めくられた三枚は、《術英雄 チュレンテンホウ》《アクア鳥人 ロココ》《龍脈術 水霊の計》。
ドラゴン、非ドラゴン、呪文の三枚だ。
「な……っ」
「三連続で有効牌をツモれたね。この三枚を手札に加えるよっ」
風水はその三枚のカードを手札に入れつつ、得意げな表情を見せる。
「だから言ったでしょ? いい風来てるって」
「なにをわけのわからないことを……ただの偶然だ」
負け惜しみのようなことを言いながら、浬はシールドをめくるが、S・トリガーはなかった。
「さて、それじゃあ、これであたしのターンは終わりだけど……」
どこかもったいぶるように微笑みを浮かべる風水。まだなにかを隠しているのか、と浬は身構える。
だが、その姿はすぐに明らかになる。
「浬くんの墓地にカードが五枚以上あるからー……《ファンパイ》を龍解させるよっ!」
《トンプウ》は《ファンパイ》を振るう。水飛沫が飛び散り、風が吹き荒れ、やがて《ファンパイ》は空を舞う。
そして、その姿を変えた。
「2D龍解っ! 《龍脈空船 トンナンシャーペ》!」
現れたのは、龍脈術の粋を結集して生み出された、龍の魂を宿す空船。
しかも、2Dで現れたドラグハート・フォートレスだ。
さらにこの時、浬は悟った。
「……嵌められたか」
《ファンパイ》の龍解条件は、相手の墓地にカードが五枚以上ある時と言っていた。
つまり、浬が《シャミセン》で手札を交換しなければ、龍解はまだ達成されなかった。
あの《シャミセン》は誘いだったのだ。そして浬は、迂闊にその誘いに乗ってしまい、こうして相手の龍解に貢献してしまった。

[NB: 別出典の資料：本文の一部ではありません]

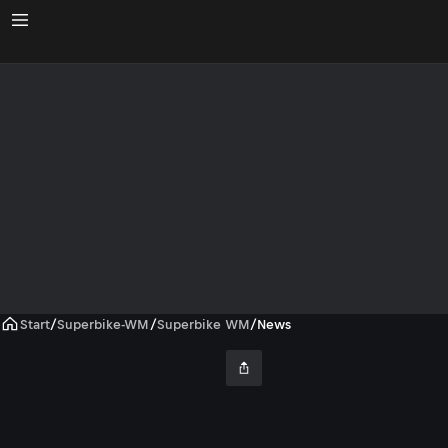
Start
/
Superbike-WM
/
Superbike WM
/
News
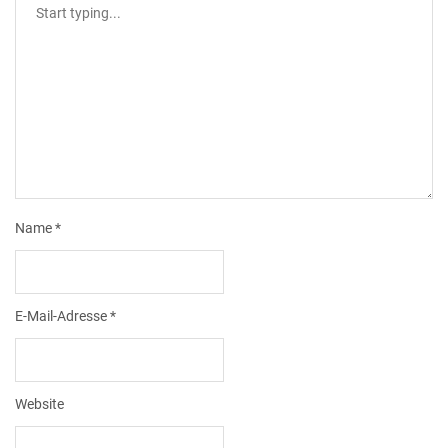
Name
*
E-Mail-Adresse
*
Website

「……いや、まだだ。まだ立て直せる。俺のターン、《龍素記号Og アマテ・ラジアル》を召喚! その能力で、山札から《英雄奥義 スパイラル・ハリケーン》を唱える!」
刹那、渦巻く水流が、嵐のようにバトルゾーンに吹き荒れた。
その風はすべてのものを吹き飛ばす。さらに、浬のマナが青色の光を帯び、そこからさらなる力を供給している。
「《スパイラル・ハリケーン》のマナ武装7発動。おまえのクリーチャーをすべて手札に戻す!」
「うわ……っ!」
嵐が収まる頃には、風水の場にはなにもいなくなったいた。
「たった1ターンでクリーチャーを全部手札に戻されちゃった……でも、まだ風はあたしに吹いてるっ! あたしのターン!」
場のクリーチャーをすべて除去され、少しは驚いたような表情を見せるが、風水はすぐに気を取り直して、次なる一打を打つ。
それは、彼女の英雄を呼び起こす一手だった。